Oui, et c’est bien pour cela que nous organisons 14 Rooms, une présentation de «live art» réalisée par quatorze artistes internationaux, de Marina Abramovic à Yoko Ono, en passant par Damien Hirst, Bruce Nauman ou Tino Sehgal. C’est un événement inédit dans cette ampleur, organisé par la Fondation Beyeler, Art Basel et le Théâtre de Bâle, avec l’aide de nombreux mécènes. Chaque œuvre performative sera jouée dans l’une des quatorze pièces de l’exposition qui se tiendra dans la halle 3, dès le samedi 14 juin, dans un environnement architectural réalisé par Herzog & de Meuron. Ces artistes ont 30 ou 80 ans, viennent de quatre continents, présentent des œuvres classiques ou à la frontière de la réalité virtuelle. Le public sera associé aux performances, jusqu’à faire partie des œuvres elles-mêmes.
Art Basel compte cette année 285 galeries au lieu de 304 en 2013. Pourquoi cette réduction du nombre de stands? Réduisez-vous vos ambitions?
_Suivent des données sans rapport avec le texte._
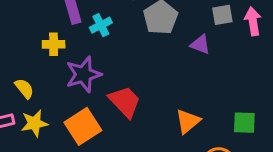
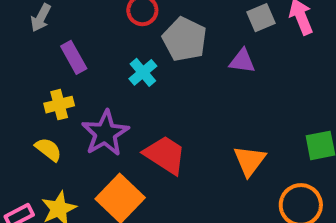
cyan cross: (101, 25) -> (143, 72), moved
yellow semicircle: (24, 88) -> (48, 149), moved

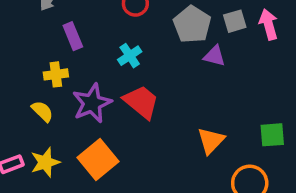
gray pentagon: (185, 39) -> (192, 24), moved
red trapezoid: (165, 155) -> (141, 102), moved

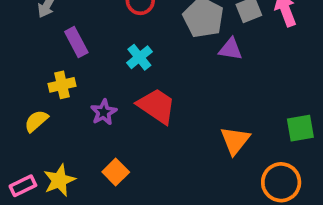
purple star: (92, 103) -> (104, 112), size x0.6
yellow semicircle: (42, 111) -> (36, 121), moved, turned -80
orange square: (98, 159) -> (116, 172), size x0.6

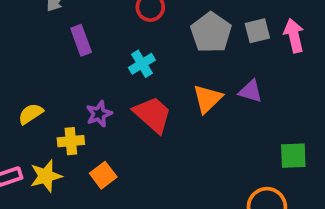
purple triangle: (231, 49) -> (251, 91), moved
yellow cross: (62, 85) -> (71, 141), moved
orange triangle: (235, 141) -> (207, 99), moved

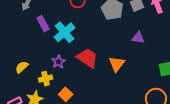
cyan cross: (142, 64) -> (65, 32), moved, size x1.5
orange triangle: (207, 99) -> (117, 64), moved

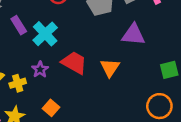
purple triangle: (138, 38) -> (133, 35), size x1.5
yellow cross: (45, 79) -> (18, 83), moved

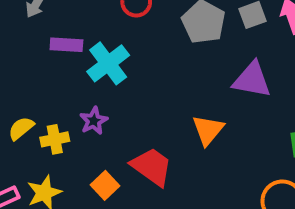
purple rectangle: (19, 25) -> (66, 45), turned -60
red trapezoid: (74, 63) -> (152, 167), moved

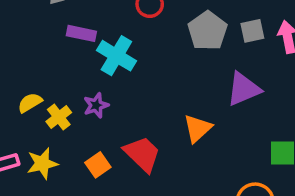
cyan cross: (108, 63) -> (116, 56), turned -30
purple triangle: (252, 80) -> (244, 89), turned -42
yellow cross: (55, 139) -> (59, 117), turned -35

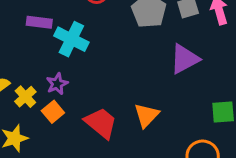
orange triangle: (197, 128) -> (146, 115), moved
orange square: (98, 165) -> (53, 112), moved

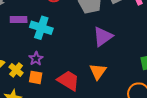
purple triangle: (184, 59) -> (103, 36), moved
orange square: (53, 112) -> (36, 77), turned -32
Non, il s’agit de contraintes architecturales. Le secteur Statements, réservé aux galeries émergentes, est déplacé dans la halle 2. Alors que la partie Magazines passe dans la halle 1, où se trouvent désormais Unlimited et ses œuvres monumentales. La visibilité de ces secteurs est accrue, mais il y a moins de place disponible. Ces changements correspondent à notre stratégie du «less is more». Que cela soit à Bâle, ou dans nos extensions à Miami et à Hong Kong, nous limitons le nombre d’exposants. Le milieu de l’art est de plus en plus dur et concurrentiel. Nous devons encourager les galeries qui présentent les meilleurs projets. L’an dernier, la foire Art Basel avait la taille qu’elle avait en 1975. Or, en quarante ans, le monde de l’art s’est fortement internationalisé. Si nous n’avions pas de critères sélectifs, la foire aurait aujourd’hui 600 ou 700 exposants. Il faudrait cinq jours pour la visiter!
UBS est le sponsor principal d’Art Basel. Or les relations des grandes banques suisses avec des pays comme les Etats-Unis ou la France, où les collectionneurs d’art sont nombreux, sont désormais tendues. Est-ce que cette actualité a un effet sur votre événement?
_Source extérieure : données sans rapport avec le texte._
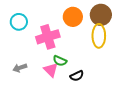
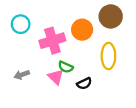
orange circle: (73, 17) -> (82, 30), moved
yellow ellipse: (99, 36) -> (108, 56), moved

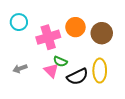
brown circle: (111, 16) -> (102, 33), moved
yellow ellipse: (108, 56) -> (100, 71), moved
black semicircle: (84, 83) -> (77, 77), size x1.5

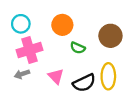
orange circle: (75, 27) -> (62, 25), moved
pink cross: (48, 37) -> (30, 50), moved
green semicircle: (60, 61) -> (78, 48), moved

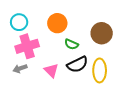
black semicircle: (84, 83) -> (77, 64), moved

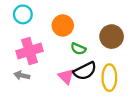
cyan circle: (19, 22) -> (23, 14), moved
gray arrow: (20, 68) -> (22, 75), turned 32
pink triangle: (51, 70) -> (66, 76), moved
Non, cette actualité n’a aucun effet sur Art Basel.
Art Basel. Du 19 au 22 juin. www.artbasel.com
Skopia, depuis 1993 à bâle
Pour la petite galerie genevoise, l’investissement d’Art Basel est lourd. Après des années à perte, il porte désormais ses fruits.
Reprenons. Quatre mois de travail pour concevoir la maquette du stand, réunir la quarantaine d’œuvres qui seront acheminées à Bâle, les encadrer ou leur construire des socles, toutes les photographier, souscrire les assurances, organiser les transports, réserver l’hôtel pour quatre personnes, prévoir des imprévus comme la commande de spots supplémentaires. Pierre-Henri Jaccaud, directeur de la galerie genevoise Skopia, l’une des rares de Suisse romande à être acceptée dans le saint des saints, n’est pas pris au dépourvu: il participe à Art Basel depuis 1993. Au début, sans expérience, il a perdu de l’argent. D’année en année, de contact en contact, de pari sur de jeunes artistes en leur reconnaissance postérieure par le milieu de l’art, les affaires ont mieux marché. Elles sont désormais bonnes. Même si l’investissement de la galerie pour chaque édition d’Art Basel se situe entre 70 000 et 100 000 francs. Rien que la location du stand de 60 m2 coûte dans les 50 000 francs. Représentante d’artistes comme Alain Huck, Franz Gertsch, Francis Baudevin ou Silvia Bächi, la galerie Skopia n’a rien de commun avec des géants à multiples filiales comme Hauser & Wirth, Gagosian, Perrotin ou Thaddaeus Ropac. Mais la qualité de sa démarche lui vaut d’être sélectionnée depuis vingt et un ans pour l’incontournable rendez-vous. Une forme d’exploit. LD
Marc Spiegler
Franco-américain de 45 ans, Marc Spiegler a longtemps été journaliste à Chicago. Etabli en Suisse depuis 1998, il a pris en 2007 la succession de Sam Keller à la tête d’Art Basel, de loin la principale foire d’art contemporain du monde. Il dirige également les extensions d’Art Basel à Miami (créée en 2002) et à Hong Kong (2013).